** Opening Material provided block **

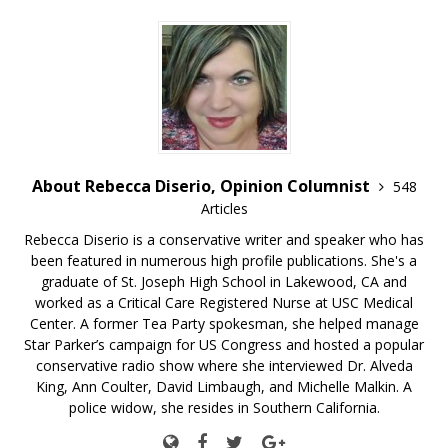
About Rebecca Diserio, Opinion Columnist
548
Articles
Rebecca Diserio is a conservative writer and speaker who has
been featured in numerous high profile publications. She's a
graduate of St. Joseph High School in Lakewood, CA and
worked as a Critical Care Registered Nurse at USC Medical
Center. A former Tea Party spokesman, she helped manage
Star Parker’s campaign for US Congress and hosted a popular
conservative radio show where she interviewed Dr. Alveda
King, Ann Coulter, David Limbaugh, and Michelle Malkin. A
police widow, she resides in Southern California.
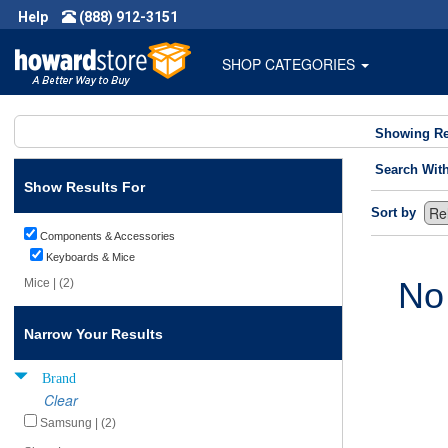
Help
(888) 912-3151
SHOP CATEGORIES
Showing Re
Search Wit
Show Results For
Sort by
Components & Accessories
Keyboards & Mice
No
Mice | (2)
Narrow Your Results
Brand
Clear
Samsung | (2)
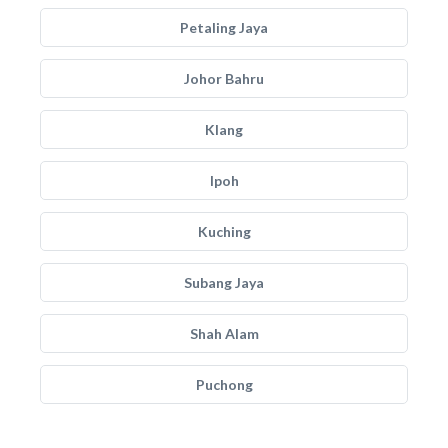
Petaling Jaya
Johor Bahru
Klang
Ipoh
Kuching
Subang Jaya
Shah Alam
Puchong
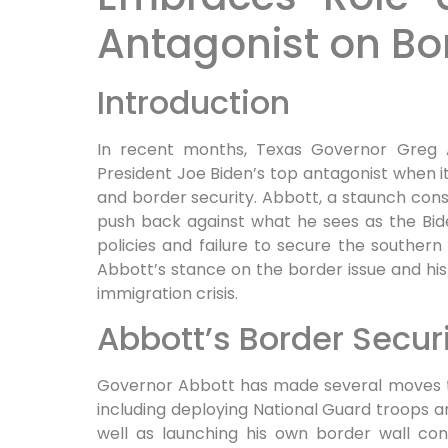
Antagonist on Bo
Introduction
In recent months, Texas Governor Greg 
President Joe Biden’s top antagonist when i
and border security. Abbott, a staunch conse
push back against what he sees as the Bide
policies and failure to secure the southern 
Abbott’s stance on the border issue and his
immigration crisis.
Abbott’s Border Securi
Governor Abbott has made several moves to
including deploying National Guard troops a
well as launching his own border wall cons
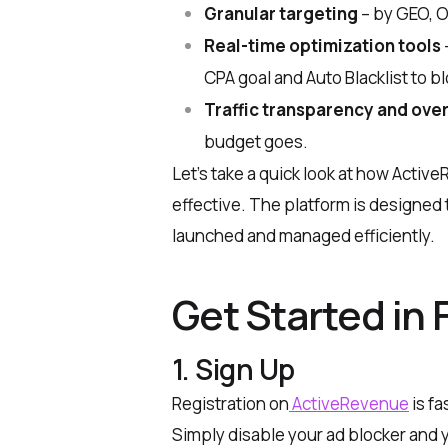
Granular targeting
– by GEO, O
Real-time optimization tools
CPA goal and Auto Blacklist to 
Traffic transparency and ove
budget goes.
Let’s take a quick look at how Acti
effective. The platform is designed 
launched and managed efficiently.
Get Started in 
1. Sign Up
Registration on
ActiveRevenue
is fa
Simply disable your ad blocker and y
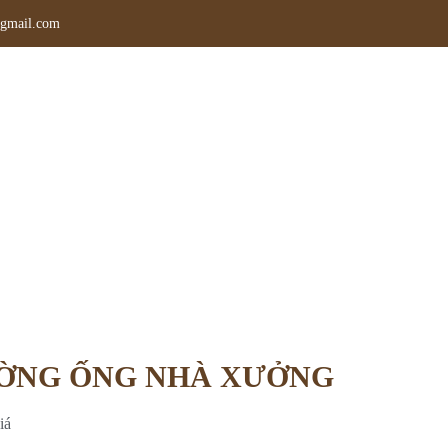
gmail.com
CÔNG LẮP ĐẶT ĐƯỜNG ỐNG NHÀ 
g chủ
»
Dịch vụ
»
THI CÔNG LẮP ĐẶT ĐƯỜNG ỐNG NHÀ XƯ
ƯỜNG ỐNG NHÀ XƯỞNG
iá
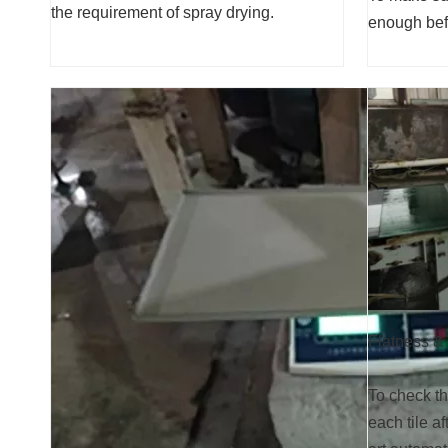
the requirement of spray drying.
enough befo
Flatness &
To check th
each tile af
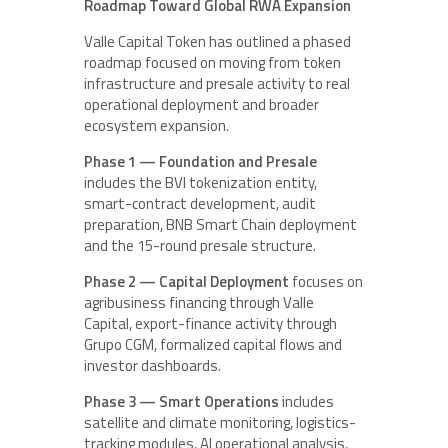
Roadmap Toward Global RWA Expansion
Valle Capital Token has outlined a phased
roadmap focused on moving from token
infrastructure and presale activity to real
operational deployment and broader
ecosystem expansion.
Phase 1 — Foundation and Presale
includes the BVI tokenization entity,
smart-contract development, audit
preparation, BNB Smart Chain deployment
and the 15-round presale structure.
Phase 2 — Capital Deployment
focuses on
agribusiness financing through Valle
Capital, export-finance activity through
Grupo CGM, formalized capital flows and
investor dashboards.
Phase 3 — Smart Operations
includes
satellite and climate monitoring, logistics-
tracking modules, AI operational analysis,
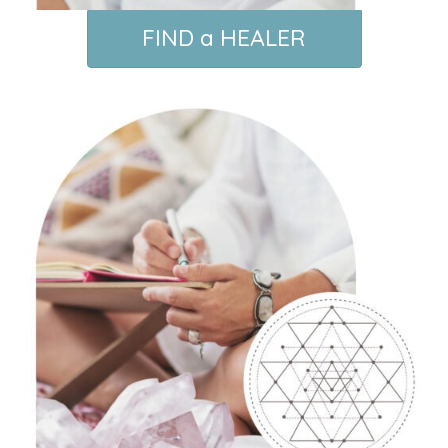
FIND a HEALER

** Closing Material provided block **

• **What you need to do**: Go through the data above and copy each line in which "Valle" appears.

• **Response to the exercise**:
Valle Capital Token has outlined a phased
agribusiness financing through Valle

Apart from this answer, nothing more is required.